What happened was that someone recently (between internal audits) made a change to the master CP without notifying anyone.

Our 5-why:

Why 1. Control Plan not followed
Why 2. Because nobody knew it changed
Why 3. No flow down of Control Plan to RII (Receiving Insp Instr)
Why 4. Control Plan modified outside of review process
Why 5. No requirement to review Control Plan accuracy to eng dwg and RII before release to floor

Root Cause: Unrestricted access to CP software

Comments/Thoughts?

Gratefully,
John

 

[AndyN]

Thanks AndyN.

What happened was that someone recently (between internal audits) made a change to the master CP without notifying anyone.

Our 5-why:

Why 1. Control Plan not followed
Why 2. Because nobody knew it changed
Why 3. No flow down of Control Plan to RII (Receiving Insp Instr)
Why 4. Control Plan modified outside of review process
Why 5. No requirement to review Control Plan accuracy to eng dwg and RII before release to floor

Root Cause: Unrestricted access to CP software

Comments/Thoughts?

Gratefully,
John

Surely the 5 Why's should be focused less on the CP and more on why someone changed the CP and followed the document control/CP change procedure and - it appears - no one knew?

Is this a deficiency of the change procedure? How do people become informed of CP changes? Didn't an alarm go off with someone?

I'm left wondering how your change control process works and if it should be beefed up or whether this individual plain just didn't follow it. I'm feeling like your own internal audit should do a deep dive on the story around this situation...

 

[John B.]

Thanks Andy.

The teams focus is initially on protecting the customer. Measuring and recording the missing feature.

Based on the root cause we are driving towards a PCA that addresses the change procedure.

We do not have a "Change Review Board". Honestly our system is a manual system consisting of "check sheets" and routers. Anyone with access can make a change without intiating the "check sheet" and router. The software does not require a new revision. You can type right over, delete or add anything to PFD, FMEA or CP.

Gratefully,
John

 

[bpritts]

I would reinforce Andy's comments - who changed the CP without then updating the appropriate inspection instruction? That seems to be the broken link.

In our company, the people updating the CP are the same ones accountable for developing the appropriate instructions. So the responsibility would be clear. Now, we're very small. So, if someone changes the CP in a bigger organization perhaps they should be responsible to advise the people creating and maintaining the inspection instructions, and doing the inspection -- to make sure that the CP "happens".

To verify the effectiveness, you might consider auditing several more CP's to verify that all of the specified inspections are included on inspection instructions, and being done.
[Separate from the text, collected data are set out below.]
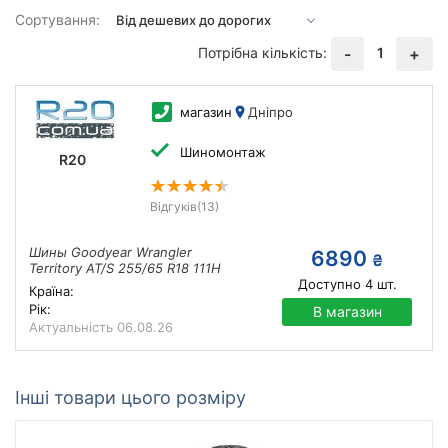
Сортування:
Потрібна кількість:
1
-
+
магазин
Дніпро
Шиномонтаж
R20
Відгуків
(13)
Шины Goodyear Wrangler
6890
₴
Territory AT/S 255/65 R18 111H
Доступно
4
шт.
Країна:
Рік:
В магазин
Актуальність
06.08.26
Інші товари цього розміру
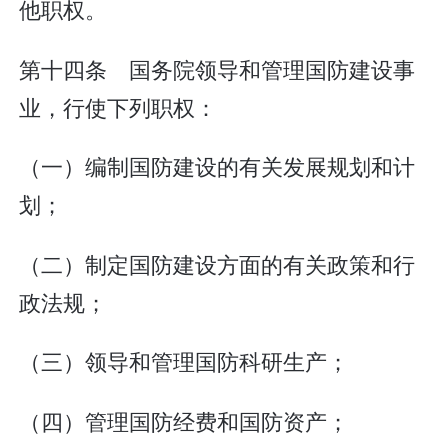
他职权。
第十四条 国务院领导和管理国防建设事
业，行使下列职权：
（一）编制国防建设的有关发展规划和计
划；
（二）制定国防建设方面的有关政策和行
政法规；
（三）领导和管理国防科研生产；
（四）管理国防经费和国防资产；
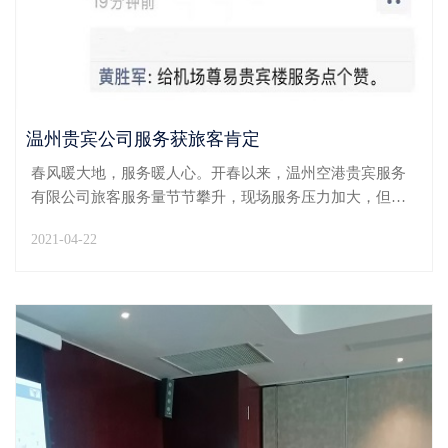
温州贵宾公司服务获旅客肯定
春风暖大地，服务暖人心。开春以来，温州空港贵宾服务
有限公司旅客服务量节节攀升，现场服务压力加大，但贵
宾公司员工良好的职业素养和工作状态始终“在线”，近日
2021-04-22
更接连获旅客肯定。4月15日上午6时45分，贵宾楼迎来黄
先生一行四位旅客乘坐KN5752航班前往佛山。由于是第...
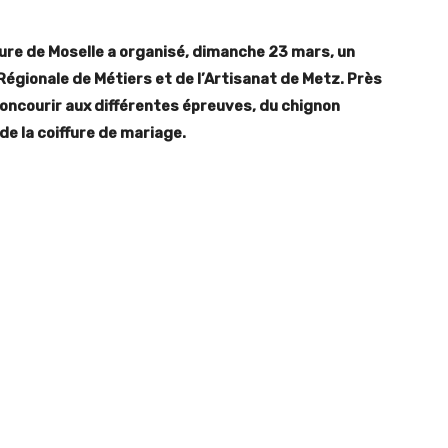
fure de Moselle a organisé, dimanche 23 mars, un
Régionale de Métiers et de l’Artisanat de Metz. Près
concourir aux différentes épreuves, du chignon
de la coiffure de mariage.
In particular, it might be good to check the most recently changed CP's to ensure that they were accurately implemented.

Verification of effectiveness is intended to focus on the root cause (broken link from CP - implementation) -- NOT the details of the inspection.

Hope this helps!

Brad

 

[AndyN]

Thanks Andy.

The teams focus is initially on protecting the customer. Measuring and recording the missing feature.

Based on the root cause we are driving towards a PCA that addresses the change procedure.
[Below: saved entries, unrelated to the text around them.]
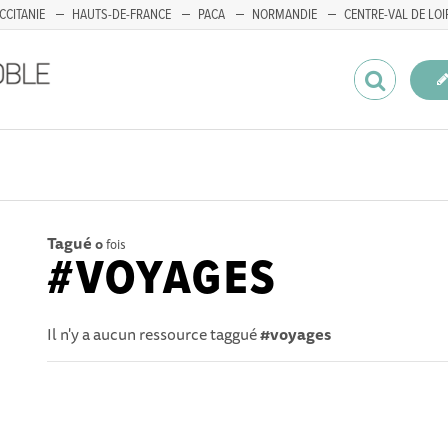
CCITANIE
HAUTS-DE-FRANCE
PACA
NORMANDIE
CENTRE-VAL DE LOI
Tagué
0
fois
#VOYAGES
Il n'y a aucun ressource taggué
#voyages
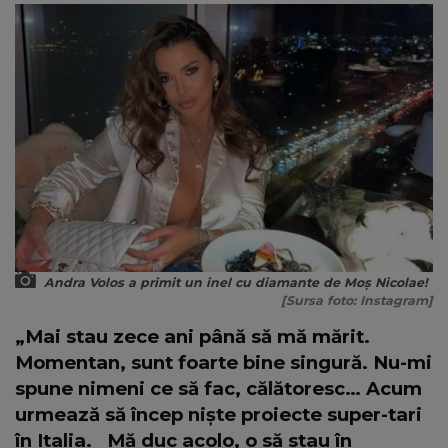
Andra Volos a primit un inel cu diamante de Moș Nicolae!
[Sursa foto: Instagram]
„Mai stau zece ani până să mă mărit.
Momentan, sunt foarte bine singură. Nu-mi
spune nimeni ce să fac, călătoresc… Acum
urmează să încep niște proiecte super-tari
în Italia.
Mă duc acolo, o să stau în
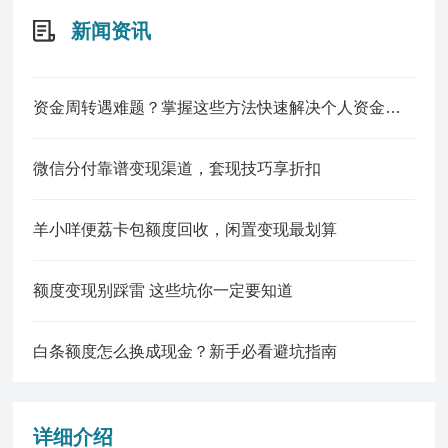
新闻资讯
资金周转遇难题？掌握这些方法快速解决个人资金缺口
微信分付靠谱变现渠道，套现技巧享折扣
羊小咩便荔卡包额度回收，闲置变现最划算
额度变现别踩雷 这些坑你一定要知道
白条额度怎么换成现金？新手必看避坑指南
详细介绍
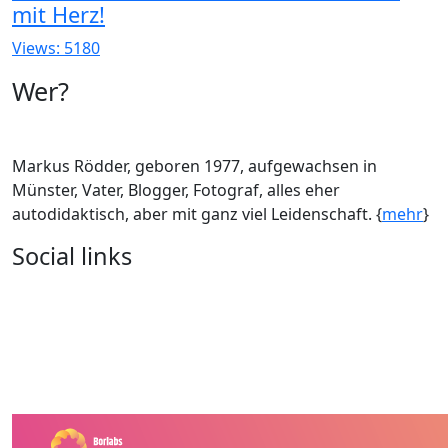
mit Herz!
Views: 5180
Wer?
Markus Rödder, geboren 1977, aufgewachsen in
Münster, Vater, Blogger, Fotograf, alles eher
autodidaktisch, aber mit ganz viel Leidenschaft. {
mehr
}
Social links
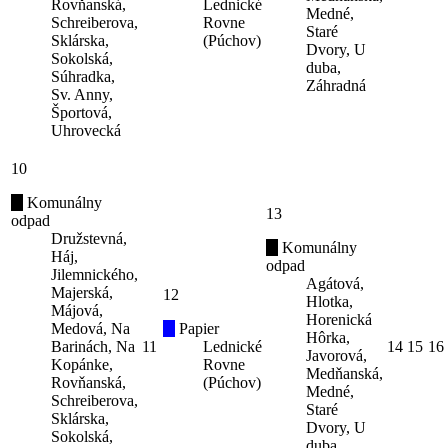
Rovňanská,
Lednické
Medné,
Schreiberova,
Rovne
Staré
Sklárska,
(Púchov)
Dvory, U
Sokolská,
duba,
Súhradka,
Záhradná
Sv. Anny,
Športová,
Uhrovecká
10
Komunálny
13
odpad
Družstevná,
Komunálny
Háj,
odpad
Jilemnického,
Agátová,
Majerská,
12
Hlotka,
Májová,
Horenická
Medová, Na
Papier
Hôrka,
Barinách, Na
11
Lednické
14
15
16
Javorová,
Kopánke,
Rovne
Medňanská,
Rovňanská,
(Púchov)
Medné,
Schreiberova,
Staré
Sklárska,
Dvory, U
Sokolská,
duba,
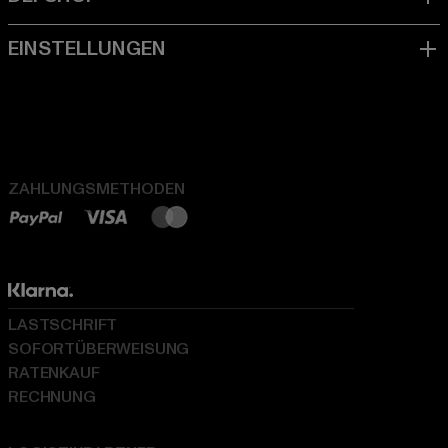
ZAHLUNGSMETHODEN
LASTSCHRIFT
SOFORTÜBERWEISUNG
RATENKAUF
RECHNUNG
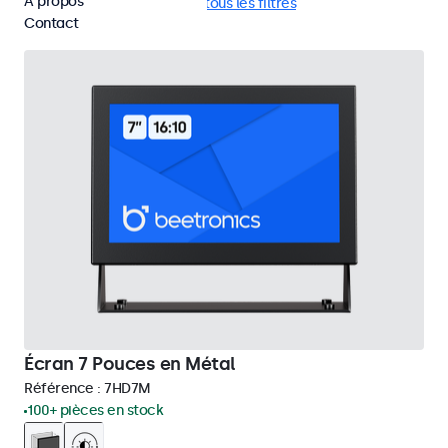
À propos
RCA
Mural
Supprimer tous les filtres
Contact
Écran 7 Pouces en Métal
Référence :
7HD7M
100+ pièces en stock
We do not have a "Change Review Board". Honestly our system is a manual system consisting of "check sheets" and routers. Anyone with access can make a change without intiating the "check sheet" and router. The software does not require a new revision. You can type right over, delete or add anything to PFD, FMEA or CP.

Gratefully,
John

John, you don't need a review board. What's needed is a key mechanism in your document control procedure and some other basic controls. In fact, having a manual system makes it good to instil some discipline in people before making it electronic. I'd suggest that the key mechanism is a "Document Change Request/Note" and this is walked around the various functions who should sign off on changes. Make only one or two (admin) people responsible for implementing the change in the document etc.